This work addresses the challenge of reconstructing high-dimensional spatial channel maps (SCMs) from sparse measurements by proposing a deep learning approach that integrates environmental prior knowledge. The method decouples the SCM into a path gain map and a path angle map, and introduces the E-SRResNet architecture, which combines multi-head attention mechanisms with multi-scale feature fusion. Crucially, it incorporates priors such as line-of-sight (LoS) information, building layouts, and base station locations to enable efficient and accurate reconstruction of the full SCM from limited observations. To the best of our knowledge, this is the first study to apply deep learning to high-dimensional SCM modeling, overcoming the limitation of conventional methods that only reconstruct gain maps. Experiments on the CKMImageNet dataset demonstrate that the proposed method significantly outperforms existing baselines, achieving cosine similarities above 0.8 with ground-truth SCMs across most regions.

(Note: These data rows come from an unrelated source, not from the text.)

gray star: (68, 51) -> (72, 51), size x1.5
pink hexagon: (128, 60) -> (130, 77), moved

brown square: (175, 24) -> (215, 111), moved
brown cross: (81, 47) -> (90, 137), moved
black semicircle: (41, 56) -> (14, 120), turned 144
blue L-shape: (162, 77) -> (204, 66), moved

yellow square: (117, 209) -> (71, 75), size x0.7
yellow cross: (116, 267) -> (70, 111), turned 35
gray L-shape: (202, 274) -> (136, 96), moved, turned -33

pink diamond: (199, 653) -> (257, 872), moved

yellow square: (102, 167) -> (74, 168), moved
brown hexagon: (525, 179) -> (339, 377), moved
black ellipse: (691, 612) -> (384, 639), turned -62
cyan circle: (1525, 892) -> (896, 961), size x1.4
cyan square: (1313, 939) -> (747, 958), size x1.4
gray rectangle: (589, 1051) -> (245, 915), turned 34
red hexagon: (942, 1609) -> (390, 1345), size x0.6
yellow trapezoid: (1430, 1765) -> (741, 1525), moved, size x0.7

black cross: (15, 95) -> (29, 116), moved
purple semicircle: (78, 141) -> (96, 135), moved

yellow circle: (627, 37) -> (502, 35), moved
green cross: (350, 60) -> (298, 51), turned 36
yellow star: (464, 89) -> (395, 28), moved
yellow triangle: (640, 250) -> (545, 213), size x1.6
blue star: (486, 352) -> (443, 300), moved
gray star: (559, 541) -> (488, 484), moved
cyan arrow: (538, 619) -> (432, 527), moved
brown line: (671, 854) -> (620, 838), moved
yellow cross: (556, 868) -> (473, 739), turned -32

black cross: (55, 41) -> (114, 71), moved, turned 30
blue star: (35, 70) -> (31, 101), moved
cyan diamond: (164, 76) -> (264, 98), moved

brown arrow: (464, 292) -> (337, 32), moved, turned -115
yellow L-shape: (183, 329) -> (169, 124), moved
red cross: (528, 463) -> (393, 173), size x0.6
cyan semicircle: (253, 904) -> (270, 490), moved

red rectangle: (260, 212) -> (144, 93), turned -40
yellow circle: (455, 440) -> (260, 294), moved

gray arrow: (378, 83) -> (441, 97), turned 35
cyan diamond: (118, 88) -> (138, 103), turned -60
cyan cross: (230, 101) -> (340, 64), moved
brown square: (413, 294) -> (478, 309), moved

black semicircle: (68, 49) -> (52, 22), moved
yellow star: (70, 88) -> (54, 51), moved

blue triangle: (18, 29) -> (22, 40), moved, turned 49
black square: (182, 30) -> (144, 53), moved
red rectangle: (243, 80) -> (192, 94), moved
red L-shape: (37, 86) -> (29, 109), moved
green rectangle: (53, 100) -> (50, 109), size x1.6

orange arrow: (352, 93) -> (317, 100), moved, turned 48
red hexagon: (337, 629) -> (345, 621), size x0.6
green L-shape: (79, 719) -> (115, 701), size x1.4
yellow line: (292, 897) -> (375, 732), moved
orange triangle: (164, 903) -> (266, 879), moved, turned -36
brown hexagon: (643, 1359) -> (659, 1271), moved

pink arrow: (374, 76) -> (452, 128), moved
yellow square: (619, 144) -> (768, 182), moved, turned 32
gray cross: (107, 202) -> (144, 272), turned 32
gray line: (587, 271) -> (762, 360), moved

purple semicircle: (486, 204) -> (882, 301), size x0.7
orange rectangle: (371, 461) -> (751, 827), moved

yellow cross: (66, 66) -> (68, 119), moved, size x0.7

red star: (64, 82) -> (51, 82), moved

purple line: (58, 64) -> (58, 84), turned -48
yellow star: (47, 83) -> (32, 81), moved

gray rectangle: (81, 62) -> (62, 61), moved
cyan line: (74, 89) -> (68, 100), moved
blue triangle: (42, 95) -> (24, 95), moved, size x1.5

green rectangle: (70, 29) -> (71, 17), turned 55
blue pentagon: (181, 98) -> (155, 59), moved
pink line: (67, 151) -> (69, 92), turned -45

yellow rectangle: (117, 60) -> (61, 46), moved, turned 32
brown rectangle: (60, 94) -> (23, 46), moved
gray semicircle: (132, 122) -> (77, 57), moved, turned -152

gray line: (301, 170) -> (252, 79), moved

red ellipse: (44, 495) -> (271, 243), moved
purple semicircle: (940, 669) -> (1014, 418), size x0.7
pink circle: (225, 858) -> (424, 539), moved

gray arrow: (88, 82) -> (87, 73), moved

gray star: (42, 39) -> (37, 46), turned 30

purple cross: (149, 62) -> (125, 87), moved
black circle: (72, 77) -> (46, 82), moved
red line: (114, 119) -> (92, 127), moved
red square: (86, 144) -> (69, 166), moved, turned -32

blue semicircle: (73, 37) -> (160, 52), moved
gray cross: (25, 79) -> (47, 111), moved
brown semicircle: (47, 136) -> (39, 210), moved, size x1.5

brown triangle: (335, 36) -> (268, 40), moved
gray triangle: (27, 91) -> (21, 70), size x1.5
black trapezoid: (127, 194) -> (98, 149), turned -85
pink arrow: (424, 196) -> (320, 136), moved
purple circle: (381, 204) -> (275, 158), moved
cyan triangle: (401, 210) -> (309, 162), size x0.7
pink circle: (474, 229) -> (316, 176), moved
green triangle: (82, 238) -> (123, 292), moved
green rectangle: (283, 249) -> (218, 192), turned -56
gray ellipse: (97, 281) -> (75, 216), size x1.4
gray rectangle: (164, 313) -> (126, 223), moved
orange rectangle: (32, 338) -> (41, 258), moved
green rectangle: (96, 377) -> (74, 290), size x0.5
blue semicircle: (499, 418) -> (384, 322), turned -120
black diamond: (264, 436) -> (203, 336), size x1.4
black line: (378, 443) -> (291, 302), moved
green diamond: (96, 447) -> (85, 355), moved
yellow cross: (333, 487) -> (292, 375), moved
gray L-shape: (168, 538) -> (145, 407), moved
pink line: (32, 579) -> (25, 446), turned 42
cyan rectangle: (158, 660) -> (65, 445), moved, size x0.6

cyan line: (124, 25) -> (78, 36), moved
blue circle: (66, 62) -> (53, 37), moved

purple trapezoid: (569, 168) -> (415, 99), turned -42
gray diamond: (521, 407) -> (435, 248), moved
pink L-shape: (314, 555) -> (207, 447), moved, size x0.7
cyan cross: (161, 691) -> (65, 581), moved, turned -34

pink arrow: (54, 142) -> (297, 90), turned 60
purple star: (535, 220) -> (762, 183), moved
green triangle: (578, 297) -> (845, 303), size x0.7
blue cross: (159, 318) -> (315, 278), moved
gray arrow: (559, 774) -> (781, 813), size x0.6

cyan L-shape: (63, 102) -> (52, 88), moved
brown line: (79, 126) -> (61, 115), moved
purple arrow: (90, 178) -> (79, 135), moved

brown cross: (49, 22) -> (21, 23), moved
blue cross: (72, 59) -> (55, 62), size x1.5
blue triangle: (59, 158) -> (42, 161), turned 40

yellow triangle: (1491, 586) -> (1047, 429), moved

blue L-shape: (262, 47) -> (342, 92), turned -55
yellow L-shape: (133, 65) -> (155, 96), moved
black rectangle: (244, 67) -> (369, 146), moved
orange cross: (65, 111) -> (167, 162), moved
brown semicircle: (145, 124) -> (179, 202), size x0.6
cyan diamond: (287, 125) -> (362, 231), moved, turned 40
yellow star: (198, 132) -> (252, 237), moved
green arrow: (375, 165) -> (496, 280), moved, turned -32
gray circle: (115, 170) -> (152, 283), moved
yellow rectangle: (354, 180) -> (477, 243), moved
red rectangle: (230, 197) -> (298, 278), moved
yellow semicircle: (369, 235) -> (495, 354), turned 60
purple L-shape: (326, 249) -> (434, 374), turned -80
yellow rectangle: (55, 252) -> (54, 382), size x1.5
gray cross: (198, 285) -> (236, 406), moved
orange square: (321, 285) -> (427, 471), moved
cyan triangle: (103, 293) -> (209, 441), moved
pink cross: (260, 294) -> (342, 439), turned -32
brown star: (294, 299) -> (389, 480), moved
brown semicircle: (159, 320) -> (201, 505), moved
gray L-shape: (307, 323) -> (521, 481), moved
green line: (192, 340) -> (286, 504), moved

Channel knowledge map (CKM) is a promising technique to achieve environment-aware wireless communication and sensing. Constructing the complete CKM based on channel knowledge observations at sparse locations is a fundamental problem for CKM-enabled wireless networks. However, most existing works on CKM construction only consider the special type of CKM, i.e., the channel gain map (CGM), which only records the channel gain value for each location. In this paper, we consider the channel spatial correlation map (SCM) construction, which signifies the location-specific spatial correlation matrix for multi-antenna systems. Unlike CGM construction, constructing SCM poses significant challenges due to its extremely high-dimensional structure. To address this issue, we first decompose the high-dimensional SCM into lower-dimensional path gain map (PGM) and path angle map (PAM). Then we propose a deep learning model termed E-SRResNet for constructing high-quality SCM from sparse samples, which incorporates multi-head attention (MHA) mechanisms and multi-scale feature fusion (MSFF) to accurately model both local and global spatial relationships of channel parameters and complex nonlinear mappings. Furthermore, we preprocess the dataset to provide priors including line-of-sight (LoS) map, binary building map and base station (BS) map for the model to reconstruct SCM more accurately. Simulations conducted on the CKMImageNet dataset demonstrate that the proposed E-SRResNet achieves significant performance improvements over baseline methods. Moreover, the cosine similarity between the constructed SCM and the ground truth exceeds 0.8 in most regions, validating the effectiveness of the proposed construction method.